Array access would be annotated differently of course - but still annotated. Imagine something like

  {
    [accesstime <= delay.typical_disc && persistency >= persistency.poweron ] int[] array = getArray();
    for(int i = low; i < high; i++)
    {
      [accesstime <= delay.typical_ram ] int e = array[i];
      e += p;
    }
  }

This would make the - possibly very large array - available with disc speed and bad persistency, i.e. a typical application of a memory mapped file. The actual access is annoted to be done in ram. This can be hoisted out of the loop to automatically load the relevant blocks from disc (and store them back when the reference is discarded at the closing '}'). And nothing of this fetching and blocking has to be coded.

-- .gz

I've given some thought to a similar system, though access time was not on the list. (I might add it, but it seems the one item that is weakest to guarantee. Instead, I have 'local' variables that cannot be shared or persisted and are atomic only if necessary, with which to provide rapid access guarantees.) One could use an 'attach' metaphor for storage (treats individual storage like a service with each cell being a first-class process; allows you to interject any process with the correct interface and treat it like a storage process).

Anyhow, here's the list of orthogonal attributes I arrived at, and some of the conclusions:

persistence - surviving the lifetime of various components. If you have 'persistent' storage, you also need to have a namespace that survives components. There are special conditions wherein you are either unable to attach to existing storage (e.g. your copy is distributed or secured) or no existing storage exists. Suggestion is to allow specification of a default 'initial' value whenever accessing persistent storage (i.e. the value used and persisted if the object is not available).

An interesting problem is when to collect persistent storage.

security - protection against unauthorized mutation and/or peeking. Authority should be granted via tickets or certificates (on a Capability basis).

distribution - ability to share. Note that shared storage has a few other relevant orthogonal attributes. E.g. LDAP - data that is write-rarely read-often, and possesses graceful degradation even when out-of-date. If you can state that you don't care that your copy is completely up-to-date, a massive optimization can be made.

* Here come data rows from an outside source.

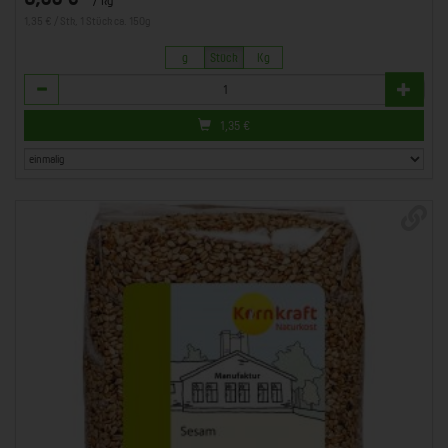
1,35 € / Stk, 1 Stück ca. 150g
g
Stück
Kg
Anzahl
1,35
€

A really interesting problem is when to collect persistent, distributed storage.

transaction support - support for multi-cell SoftwareTransactionalMemory (possibly including hierarchical sub-transactions). Only cells readily support transactions, though other communication-services could provide a compatible interface.

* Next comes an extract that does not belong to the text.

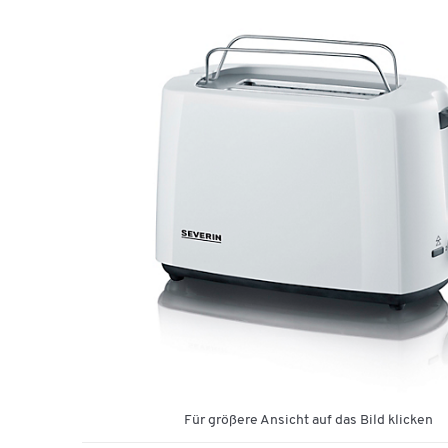
Für größere Ansicht auf das Bild klicken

subscription support - support for subscriptions to changes, possibly with various conditions e.g. max rate of update, or send changes in function over value, or even attach a procedure or continuation to be run with given capabilities.

Subscription and transactions are two services that can easily be optimized away on a per-cell basis if the compiler can determine that they aren't used.

I also have an orthogonal list of features for communication services. There are four basic types: one-to-one (connection), one-to-many (broadcast), many-to-one (port), many-to-many (channel). Orthogonal features are: (a) ordered message transport, (b) reliable message transport, (c) attach protocol, (d) type of data transmitted, (e) encodec for data transmitted, (f) persistence of connection/broadcast/channel, (g) transport medium.

I happened to choose these in a manner that could be resolved regardless of your choices, but, again, I didn't have 'accesstime'. Ability to specify 'accesstime' may be beneficial to those attempting realtime guarantees, but I also see it as something that is going to be nearly impossible to support orthogonally to these other features. With 'accesstime' it becomes really easy to ask for the impossible... and a good question is how one should resolve the impossible (with an exception? a compile-time error? - the power to shoot oneself in the foot shouldn't come without a safety).


EditHint: I'm still bothered deeply by the title of this topic. It seems way too open-ended.